The Teladoc Model Is Disruptive
Despite the stock’s steady decline over the past year, Teladoc Health still holds a promising future due to its disruptive model. According to Tulane University School of Public Health and Tropical Medicine, Telemedicine is here to stay for the foreseeable future.
However, telehealth providers like Teladoc will need to evolve and address present limitations in order to thrive in the future. Telemedicine can prove to be useful even without a global pandemic. From individuals living in rural communities to those not wanting to risk exposure while sick to elderly patients that find it difficult to get around, telemedicine is a useful alternative to traditional doctor visits.
Receiving mental health counseling through video calls is also becoming more popular, giving another reason why Teladoc Health and other telemedicine companies will prove to be integral in managing all aspects of a patient’s health both now and in the future.
Ultimately, Teladoc Health’s model is continually disrupting the healthcare industry and has been since 2005. If Teladoc can evolve with the changing demands of telemedicine, then the company has a long and promising future ahead of itself.
Is Teladoc Stock Undervalued Now?
Teladoc Health, Inc. has a market cap of $11.65 Billion, making it the world’s 1,400th most valuable company.
The company does have a promising future in terms of the growing need and adoption of telemedicine. Teladoc is also aiming to reach $2.6 Billion in annual revenue next year, and the company is striving to reach $4 billion in revenue by 2024.
In addition, Teladoc is also signing more and more individuals for multiple health care programs within the company.
Teladoc reports that 24% of its chronic care members are now enrolled in more than one program, which is up 8% from the last year.
With all things considered, if Teladoc can hit the revenue numbers they intend to while also increasing the numbers of members they have enrolled, then Teladoc proves to be an undervalued stock right now as it sits around $70 per share.
At its current price per share, Teladoc is sitting around where it was pre-COVID.
Based on a discounted cash flow forecast analysis, Teladoc has upside to $134 per share.
Is Teladoc Stock a Buy or Sell Now?
While Teladoc stock has been on a steady decline over the past year, the company’s revenue growth is increasing.

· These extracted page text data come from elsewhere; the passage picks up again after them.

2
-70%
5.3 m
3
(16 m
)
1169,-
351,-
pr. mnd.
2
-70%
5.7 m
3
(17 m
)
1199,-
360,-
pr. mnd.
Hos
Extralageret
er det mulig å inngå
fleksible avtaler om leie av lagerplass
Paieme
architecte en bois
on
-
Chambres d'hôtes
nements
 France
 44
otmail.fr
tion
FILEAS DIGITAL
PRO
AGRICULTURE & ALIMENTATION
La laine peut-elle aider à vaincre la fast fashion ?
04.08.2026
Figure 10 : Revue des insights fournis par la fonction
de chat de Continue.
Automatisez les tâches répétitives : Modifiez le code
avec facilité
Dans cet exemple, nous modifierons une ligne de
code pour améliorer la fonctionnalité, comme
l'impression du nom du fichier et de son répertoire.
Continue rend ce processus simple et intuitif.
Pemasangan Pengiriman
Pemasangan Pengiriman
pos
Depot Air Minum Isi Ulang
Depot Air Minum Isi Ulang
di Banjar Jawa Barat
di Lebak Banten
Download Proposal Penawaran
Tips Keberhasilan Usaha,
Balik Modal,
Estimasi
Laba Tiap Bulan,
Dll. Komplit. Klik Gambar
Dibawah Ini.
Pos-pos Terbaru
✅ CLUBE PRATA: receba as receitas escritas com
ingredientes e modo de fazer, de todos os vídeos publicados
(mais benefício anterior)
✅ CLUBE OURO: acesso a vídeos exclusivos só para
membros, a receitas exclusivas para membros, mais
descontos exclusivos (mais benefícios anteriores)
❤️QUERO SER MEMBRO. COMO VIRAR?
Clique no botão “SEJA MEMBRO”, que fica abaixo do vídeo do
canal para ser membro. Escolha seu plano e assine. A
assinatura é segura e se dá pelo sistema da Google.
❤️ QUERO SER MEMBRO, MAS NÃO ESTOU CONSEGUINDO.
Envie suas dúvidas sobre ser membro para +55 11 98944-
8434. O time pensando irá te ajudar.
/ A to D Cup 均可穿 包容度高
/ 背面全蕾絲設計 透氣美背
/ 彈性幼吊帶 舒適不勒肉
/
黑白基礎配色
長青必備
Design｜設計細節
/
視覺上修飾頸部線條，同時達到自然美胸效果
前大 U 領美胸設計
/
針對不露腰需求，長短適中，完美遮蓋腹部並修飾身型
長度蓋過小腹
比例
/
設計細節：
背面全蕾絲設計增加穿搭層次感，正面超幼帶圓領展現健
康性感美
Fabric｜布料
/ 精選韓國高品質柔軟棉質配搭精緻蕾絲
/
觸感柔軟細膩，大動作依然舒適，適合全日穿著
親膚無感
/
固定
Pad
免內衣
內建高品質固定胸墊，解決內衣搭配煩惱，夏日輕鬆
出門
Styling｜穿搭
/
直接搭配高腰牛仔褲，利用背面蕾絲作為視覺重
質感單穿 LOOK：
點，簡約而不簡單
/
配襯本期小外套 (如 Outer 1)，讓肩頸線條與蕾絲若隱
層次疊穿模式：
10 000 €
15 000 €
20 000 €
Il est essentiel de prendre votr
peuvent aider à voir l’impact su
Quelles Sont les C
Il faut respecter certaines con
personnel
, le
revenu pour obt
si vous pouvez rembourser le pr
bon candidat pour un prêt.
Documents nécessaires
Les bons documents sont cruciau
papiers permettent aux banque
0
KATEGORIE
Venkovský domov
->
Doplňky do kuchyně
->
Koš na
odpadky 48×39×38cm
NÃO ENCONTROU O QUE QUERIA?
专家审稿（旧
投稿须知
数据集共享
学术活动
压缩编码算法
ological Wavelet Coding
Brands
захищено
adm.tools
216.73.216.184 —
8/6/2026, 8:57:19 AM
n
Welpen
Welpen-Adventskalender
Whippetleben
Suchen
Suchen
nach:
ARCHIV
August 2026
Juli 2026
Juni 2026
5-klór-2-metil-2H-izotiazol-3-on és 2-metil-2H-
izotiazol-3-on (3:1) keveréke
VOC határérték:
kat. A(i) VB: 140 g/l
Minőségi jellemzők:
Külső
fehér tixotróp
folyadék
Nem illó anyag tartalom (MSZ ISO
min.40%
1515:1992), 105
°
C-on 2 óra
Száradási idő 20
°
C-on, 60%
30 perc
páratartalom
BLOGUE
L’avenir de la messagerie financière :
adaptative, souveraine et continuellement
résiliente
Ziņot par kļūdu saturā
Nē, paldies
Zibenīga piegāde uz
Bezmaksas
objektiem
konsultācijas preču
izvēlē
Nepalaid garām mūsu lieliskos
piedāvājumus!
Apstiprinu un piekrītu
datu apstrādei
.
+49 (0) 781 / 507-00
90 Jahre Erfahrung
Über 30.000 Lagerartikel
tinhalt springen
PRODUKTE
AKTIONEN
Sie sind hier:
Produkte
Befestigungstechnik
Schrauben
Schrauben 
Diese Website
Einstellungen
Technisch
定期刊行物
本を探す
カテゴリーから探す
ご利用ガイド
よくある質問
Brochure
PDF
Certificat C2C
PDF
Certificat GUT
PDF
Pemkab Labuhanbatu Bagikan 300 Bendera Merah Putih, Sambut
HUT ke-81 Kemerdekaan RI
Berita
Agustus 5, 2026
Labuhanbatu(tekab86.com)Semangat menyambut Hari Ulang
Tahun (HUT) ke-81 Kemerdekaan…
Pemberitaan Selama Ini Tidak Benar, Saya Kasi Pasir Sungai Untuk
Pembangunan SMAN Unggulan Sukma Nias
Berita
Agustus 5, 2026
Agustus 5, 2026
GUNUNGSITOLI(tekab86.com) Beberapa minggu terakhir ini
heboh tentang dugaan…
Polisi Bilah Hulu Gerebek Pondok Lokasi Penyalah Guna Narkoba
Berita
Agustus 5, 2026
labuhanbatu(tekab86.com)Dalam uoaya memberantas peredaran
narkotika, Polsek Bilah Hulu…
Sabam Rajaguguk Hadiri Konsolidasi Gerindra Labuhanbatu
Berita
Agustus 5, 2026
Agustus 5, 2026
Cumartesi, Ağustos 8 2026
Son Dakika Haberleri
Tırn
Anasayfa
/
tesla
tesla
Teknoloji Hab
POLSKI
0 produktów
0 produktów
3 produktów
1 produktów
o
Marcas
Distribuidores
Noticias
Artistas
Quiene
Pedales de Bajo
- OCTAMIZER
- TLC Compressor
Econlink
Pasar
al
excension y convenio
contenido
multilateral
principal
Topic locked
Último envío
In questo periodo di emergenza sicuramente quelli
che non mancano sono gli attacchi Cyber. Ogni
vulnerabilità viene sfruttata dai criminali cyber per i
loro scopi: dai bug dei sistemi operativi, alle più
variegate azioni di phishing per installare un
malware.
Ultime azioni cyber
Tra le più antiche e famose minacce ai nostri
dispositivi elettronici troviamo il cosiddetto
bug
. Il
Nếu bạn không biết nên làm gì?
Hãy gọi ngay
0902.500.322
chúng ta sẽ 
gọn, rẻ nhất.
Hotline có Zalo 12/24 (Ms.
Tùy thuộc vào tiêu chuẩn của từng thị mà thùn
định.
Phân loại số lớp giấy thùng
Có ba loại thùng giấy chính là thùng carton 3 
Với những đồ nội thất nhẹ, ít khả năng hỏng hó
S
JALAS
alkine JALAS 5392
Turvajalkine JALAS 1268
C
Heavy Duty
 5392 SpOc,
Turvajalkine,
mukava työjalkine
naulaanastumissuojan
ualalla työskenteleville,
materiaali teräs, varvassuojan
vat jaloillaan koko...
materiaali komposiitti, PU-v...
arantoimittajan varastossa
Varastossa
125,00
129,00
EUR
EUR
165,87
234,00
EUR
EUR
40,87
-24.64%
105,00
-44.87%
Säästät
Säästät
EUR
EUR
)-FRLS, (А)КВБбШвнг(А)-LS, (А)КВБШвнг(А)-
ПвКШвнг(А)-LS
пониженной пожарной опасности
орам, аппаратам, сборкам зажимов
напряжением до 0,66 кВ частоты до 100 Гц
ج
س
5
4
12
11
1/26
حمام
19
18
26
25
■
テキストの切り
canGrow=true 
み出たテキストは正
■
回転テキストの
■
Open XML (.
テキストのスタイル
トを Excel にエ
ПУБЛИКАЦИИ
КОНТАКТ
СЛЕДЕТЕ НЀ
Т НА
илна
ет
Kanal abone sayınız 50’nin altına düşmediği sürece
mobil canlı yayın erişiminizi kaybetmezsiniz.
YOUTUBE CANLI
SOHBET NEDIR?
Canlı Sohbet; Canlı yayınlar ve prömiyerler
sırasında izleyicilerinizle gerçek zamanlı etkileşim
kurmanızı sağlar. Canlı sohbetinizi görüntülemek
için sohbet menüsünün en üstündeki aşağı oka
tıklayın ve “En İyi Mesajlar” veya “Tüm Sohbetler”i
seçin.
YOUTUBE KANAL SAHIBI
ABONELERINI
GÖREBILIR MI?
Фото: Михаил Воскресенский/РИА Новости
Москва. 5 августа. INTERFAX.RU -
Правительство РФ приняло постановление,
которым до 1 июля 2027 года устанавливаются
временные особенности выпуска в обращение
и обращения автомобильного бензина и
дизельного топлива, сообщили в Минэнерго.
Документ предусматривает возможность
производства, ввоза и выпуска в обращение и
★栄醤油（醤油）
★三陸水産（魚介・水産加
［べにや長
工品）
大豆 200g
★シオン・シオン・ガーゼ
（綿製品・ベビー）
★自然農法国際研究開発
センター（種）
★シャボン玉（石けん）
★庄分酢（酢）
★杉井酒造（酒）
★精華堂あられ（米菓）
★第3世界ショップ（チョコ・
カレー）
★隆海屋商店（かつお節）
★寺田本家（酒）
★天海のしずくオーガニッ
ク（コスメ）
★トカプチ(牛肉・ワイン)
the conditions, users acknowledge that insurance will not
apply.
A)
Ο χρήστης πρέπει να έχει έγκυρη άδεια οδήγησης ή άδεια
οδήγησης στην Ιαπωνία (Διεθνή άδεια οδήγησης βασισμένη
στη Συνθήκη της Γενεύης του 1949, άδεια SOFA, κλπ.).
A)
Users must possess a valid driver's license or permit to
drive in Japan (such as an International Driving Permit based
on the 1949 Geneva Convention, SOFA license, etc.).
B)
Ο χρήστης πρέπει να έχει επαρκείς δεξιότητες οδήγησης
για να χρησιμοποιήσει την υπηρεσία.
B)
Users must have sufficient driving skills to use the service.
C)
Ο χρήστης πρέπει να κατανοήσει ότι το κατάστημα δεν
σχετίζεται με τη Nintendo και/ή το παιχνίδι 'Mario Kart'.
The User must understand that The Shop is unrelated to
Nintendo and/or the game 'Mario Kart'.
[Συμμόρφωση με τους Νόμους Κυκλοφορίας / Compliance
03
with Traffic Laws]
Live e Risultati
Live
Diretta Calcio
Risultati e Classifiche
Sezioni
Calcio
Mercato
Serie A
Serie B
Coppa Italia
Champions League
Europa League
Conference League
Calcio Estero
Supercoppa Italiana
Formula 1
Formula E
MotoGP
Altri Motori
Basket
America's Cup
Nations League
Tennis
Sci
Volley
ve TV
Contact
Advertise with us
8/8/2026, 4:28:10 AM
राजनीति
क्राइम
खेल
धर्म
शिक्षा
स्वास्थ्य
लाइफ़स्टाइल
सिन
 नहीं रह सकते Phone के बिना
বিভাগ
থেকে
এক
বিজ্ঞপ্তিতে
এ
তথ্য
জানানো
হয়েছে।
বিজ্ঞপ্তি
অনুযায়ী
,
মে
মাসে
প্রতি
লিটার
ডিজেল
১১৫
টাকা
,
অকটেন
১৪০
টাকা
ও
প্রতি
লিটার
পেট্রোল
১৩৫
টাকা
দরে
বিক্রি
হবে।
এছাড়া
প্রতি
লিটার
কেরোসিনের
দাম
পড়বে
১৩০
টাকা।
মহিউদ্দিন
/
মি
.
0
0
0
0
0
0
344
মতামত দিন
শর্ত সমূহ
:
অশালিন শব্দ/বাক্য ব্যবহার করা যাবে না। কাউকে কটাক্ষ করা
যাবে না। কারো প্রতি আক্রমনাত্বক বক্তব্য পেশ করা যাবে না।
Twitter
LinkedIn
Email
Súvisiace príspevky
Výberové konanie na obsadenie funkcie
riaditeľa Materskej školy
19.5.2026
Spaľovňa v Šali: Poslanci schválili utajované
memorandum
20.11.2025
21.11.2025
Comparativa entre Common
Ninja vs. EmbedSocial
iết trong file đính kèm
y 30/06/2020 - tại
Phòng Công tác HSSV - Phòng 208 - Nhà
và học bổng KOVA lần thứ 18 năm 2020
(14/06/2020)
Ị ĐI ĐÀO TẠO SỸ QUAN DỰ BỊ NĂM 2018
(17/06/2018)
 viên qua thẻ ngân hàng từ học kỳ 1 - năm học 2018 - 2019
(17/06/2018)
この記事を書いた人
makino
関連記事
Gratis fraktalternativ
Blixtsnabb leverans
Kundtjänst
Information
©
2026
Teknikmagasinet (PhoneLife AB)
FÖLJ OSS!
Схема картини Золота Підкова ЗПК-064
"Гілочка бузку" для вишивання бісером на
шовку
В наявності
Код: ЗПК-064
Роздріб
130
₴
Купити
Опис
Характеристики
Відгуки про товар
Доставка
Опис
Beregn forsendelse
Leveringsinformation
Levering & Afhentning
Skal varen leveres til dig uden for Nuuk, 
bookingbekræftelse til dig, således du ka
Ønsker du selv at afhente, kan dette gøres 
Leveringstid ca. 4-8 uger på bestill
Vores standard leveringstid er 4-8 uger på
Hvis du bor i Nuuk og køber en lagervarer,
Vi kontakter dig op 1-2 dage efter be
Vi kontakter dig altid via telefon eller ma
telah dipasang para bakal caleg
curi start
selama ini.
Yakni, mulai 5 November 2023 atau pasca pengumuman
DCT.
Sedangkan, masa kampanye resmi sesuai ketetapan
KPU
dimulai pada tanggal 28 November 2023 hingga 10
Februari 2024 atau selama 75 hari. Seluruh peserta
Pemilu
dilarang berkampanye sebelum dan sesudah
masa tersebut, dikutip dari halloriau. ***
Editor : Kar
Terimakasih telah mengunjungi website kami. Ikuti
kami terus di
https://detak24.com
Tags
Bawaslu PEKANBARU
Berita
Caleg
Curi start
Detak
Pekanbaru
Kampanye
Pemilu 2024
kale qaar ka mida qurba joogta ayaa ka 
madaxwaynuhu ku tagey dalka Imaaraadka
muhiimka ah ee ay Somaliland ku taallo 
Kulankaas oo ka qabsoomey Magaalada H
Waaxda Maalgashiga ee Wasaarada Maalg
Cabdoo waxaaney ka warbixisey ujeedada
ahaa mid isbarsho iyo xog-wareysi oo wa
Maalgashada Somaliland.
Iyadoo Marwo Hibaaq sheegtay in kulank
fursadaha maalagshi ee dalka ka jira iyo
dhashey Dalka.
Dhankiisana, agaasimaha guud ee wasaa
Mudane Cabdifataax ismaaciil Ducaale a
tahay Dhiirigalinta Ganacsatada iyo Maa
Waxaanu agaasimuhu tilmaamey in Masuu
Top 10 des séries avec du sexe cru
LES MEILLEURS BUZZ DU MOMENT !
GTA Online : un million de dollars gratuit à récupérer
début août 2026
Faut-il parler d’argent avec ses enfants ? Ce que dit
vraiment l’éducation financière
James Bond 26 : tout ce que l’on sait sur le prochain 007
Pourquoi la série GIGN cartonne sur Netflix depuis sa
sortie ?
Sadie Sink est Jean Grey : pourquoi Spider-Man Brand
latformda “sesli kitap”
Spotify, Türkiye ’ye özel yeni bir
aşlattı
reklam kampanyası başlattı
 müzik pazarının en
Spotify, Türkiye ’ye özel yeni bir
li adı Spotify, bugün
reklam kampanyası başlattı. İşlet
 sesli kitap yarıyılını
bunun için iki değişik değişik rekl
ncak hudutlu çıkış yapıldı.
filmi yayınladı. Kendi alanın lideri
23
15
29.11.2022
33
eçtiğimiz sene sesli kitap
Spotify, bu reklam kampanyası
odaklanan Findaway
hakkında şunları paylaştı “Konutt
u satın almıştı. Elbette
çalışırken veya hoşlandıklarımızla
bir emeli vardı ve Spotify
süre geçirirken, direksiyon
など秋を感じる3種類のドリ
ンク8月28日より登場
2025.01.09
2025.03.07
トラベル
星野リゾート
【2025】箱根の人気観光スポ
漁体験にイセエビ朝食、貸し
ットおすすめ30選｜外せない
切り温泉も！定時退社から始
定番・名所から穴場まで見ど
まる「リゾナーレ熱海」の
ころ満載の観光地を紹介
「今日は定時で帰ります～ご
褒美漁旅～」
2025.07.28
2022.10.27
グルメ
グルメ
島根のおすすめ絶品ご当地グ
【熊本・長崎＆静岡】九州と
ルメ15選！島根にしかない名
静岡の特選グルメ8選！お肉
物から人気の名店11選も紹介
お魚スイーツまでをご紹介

In the third quarter of 2021, the company reported year-over-year revenue growth of 81%.
Of course, Teladoc’s continued revenue growth places it in a favorable position moving forward. The telehealth industry is also expected to reach a market size of $637 Billion by 2028, which should help to continue Teladoc’s revenue growth in upcoming years.
Based on the expected growth of the Telehealth industry, Teladoc’s continual revenue growth, and its current stock price of around $70 per share, Teladoc stock is looking like a great buy right now and throughout 2022. However, for investors still unsure about the stock longevity, waiting on the results of the next few quarters might be best before making an investment in Teladoc.